Updated from 1:46 p.m. EDT
Martha Stewart's image problems are finally hurting business.
Martha Stewart Omnimedia
, lowered its financial guidance for the third quarter on Wednesday, as the investigation stemming from her sale of
stock has affected business, particularly advertising for the company's magazine. Investors have sold off the stock for the last month or so, since news of the investigation broke, shaving off nearly half the company's market value.
"Looking forward, we have begun to see some impact on our business resulting from the uncertainty relating to the investigations of Martha Stewart's stock sale," said CFO James Follo, in a statement. "Since those investigations are still pending, our ability to provide accurate guidance is constrained."
On a conference call that followed the release of second-quarter earnings, management went to lengths to convince investors that the business runs deeper than Martha herself. The company admitted that the ongoing investigations into Stewart's sale of ImClone stock has weighed on results, but says it is hopeful consumers and television viewers will ultimately stick by the company.
Stewart, who early in the call said she would not answer specific questions about the investigations, said the company is "much larger than myself."
Sharon Patrick, president and COO, said some advertisers are taking a "wait-and-see approach" with the investigations, but said the company's attractive demographics will "ultimately alleviate skittishness toward the investigations."
Investors were skeptical however, as the shares closed at $9.05, down 95 cents, or 9.5%. Earlier in the day, the stock had been off more than 20%.
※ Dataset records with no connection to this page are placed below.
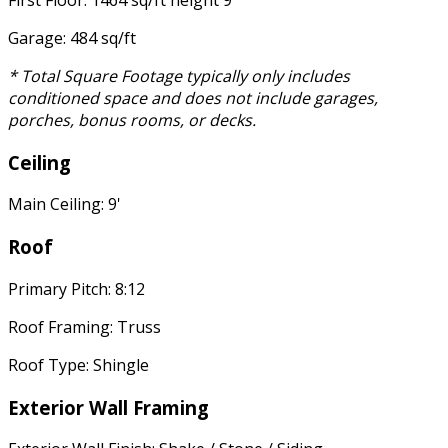
First Floor: 1464 sq/ft height 9'
Garage: 484 sq/ft
* Total Square Footage typically only includes
conditioned space and does not include garages,
porches, bonus rooms, or decks.
Ceiling
Main Ceiling: 9'
Roof
Primary Pitch: 8:12
Roof Framing: Truss
Roof Type: Shingle
Exterior Wall Framing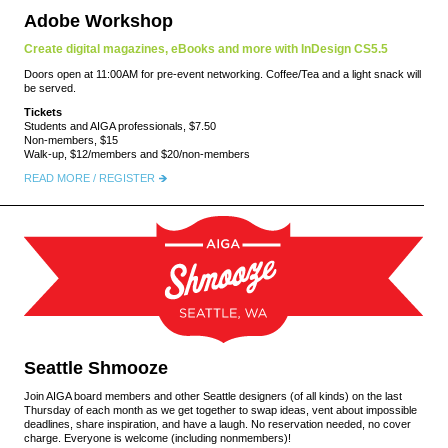
Adobe Workshop
Create digital magazines, eBooks and more with InDesign CS5.5
Doors open at 11:00AM for pre-event networking. Coffee/Tea and a light snack will
be served.
Tickets
Students and AIGA professionals, $7.50
Non-members, $15
Walk-up, $12/members and $20/non-members
READ MORE / REGISTER
Seattle Shmooze
Join AIGA board members and other Seattle designers (of all kinds) on the last
Thursday of each month as we get together to swap ideas, vent about impossible
deadlines, share inspiration, and have a laugh. No reservation needed, no cover
charge. Everyone is welcome (including nonmembers)!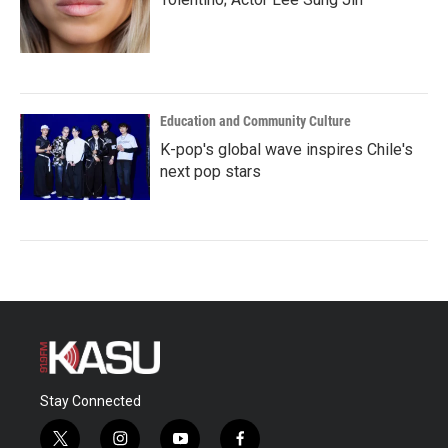
Education and Community Culture
K-pop's global wave inspires Chile's
next pop stars
Stay Connected
t
i
y
f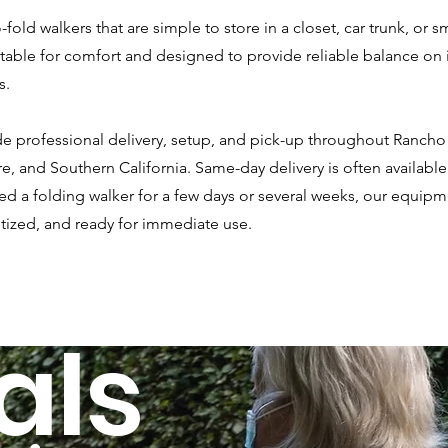
-fold walkers that are simple to store in a closet, car trunk, or 
stable for comfort and designed to provide reliable balance on
s.
lude professional delivery, setup, and pick-up throughout Ranc
e, and Southern California. Same-day delivery is often availab
 a folding walker for a few days or several weeks, our equipme
itized, and ready for immediate use.
als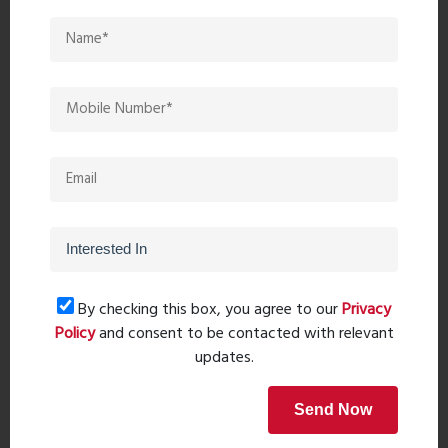
Restaurants:
The Flora Family Restaurant (1 min), Rice
House (9 min), Mughlai The Spice of Biriyani (8 min).
Bank/ATM:
Axis Bank ATM (6 min), Corporation Bank (8
min), ICICI Bank ATM (6 min).
Connectivity:
Ulhas Bridge Cabin (14 min), Bhiwandi Station
(23 min), Kalyan Junction (21 min), Thakurli Station (26 min).
Schools & Colleges:
Mhatre College (4 min), Swayam
Siddhi Educational Campus (10 min), Choudhari Madhukar
Science and Commerce College (8 min).
Hospitals:
B.S. Bidkar Hospital (8 min), Jeevak Hospital (5
min), Shree Krupa Hospital (6 min).
By checking this box, you agree to our
Privacy
Policy
and consent to be contacted with relevant
This property combines modern living with strategic location
updates.
and exceptional connectivity, making it a prime choice for
those looking for a hassle-free and enjoyable homeownership
experience.
Send Now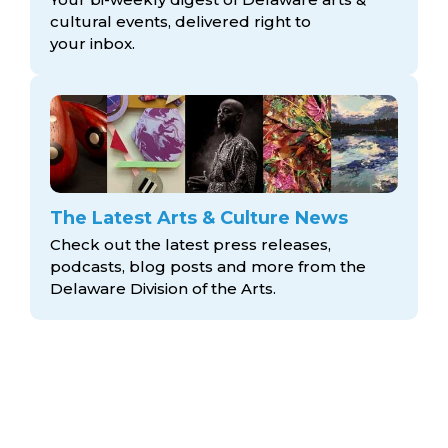
cultural events, delivered right to
your inbox.
The Latest Arts & Culture News
Check out the latest press releases,
podcasts, blog posts and more from the
Delaware Division
of the Arts.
A sidelight in all this was the company's second-quarter earnings, which were hardly mentioned on the conference call, as questions about the investigation and its impact dominated. In the second quarter, Martha Stewart earned $6.7 million, or 14 cents a share, up from $5.3 million, or 11 cents a share, in the year-ago period. Revenue was up 16% to $78.6 million from $67.8 million last year.
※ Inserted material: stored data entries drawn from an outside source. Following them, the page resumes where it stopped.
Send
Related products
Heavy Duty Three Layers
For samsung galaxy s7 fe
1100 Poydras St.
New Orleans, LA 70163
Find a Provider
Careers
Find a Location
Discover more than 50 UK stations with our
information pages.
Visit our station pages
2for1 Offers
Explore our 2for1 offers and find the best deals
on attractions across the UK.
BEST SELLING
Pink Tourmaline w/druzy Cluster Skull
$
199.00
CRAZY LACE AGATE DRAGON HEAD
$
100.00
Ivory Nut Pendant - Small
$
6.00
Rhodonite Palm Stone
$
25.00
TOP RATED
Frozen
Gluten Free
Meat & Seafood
The company said it expects to see third-quarter earnings per share of 6 cents to 7 cents, compared with the consensus estimates of 15 cents provided by Thomson Financial/First Call. For the full year, the company said its results will not meet previous guidance of 53 cents, and it did not offer a specific estimate.
On the call, management said the company will incur higher expenses due to the investigation, particularly for public relations, in the third quarter and possibly the fourth.
"We recognize that the investigations and related speculation and media attention surrounding a personal sale of non-company stock by Martha Stewart present challenges for our company," said Patrick, in a statement. "However, we are confident that MSO is prepared to meet them."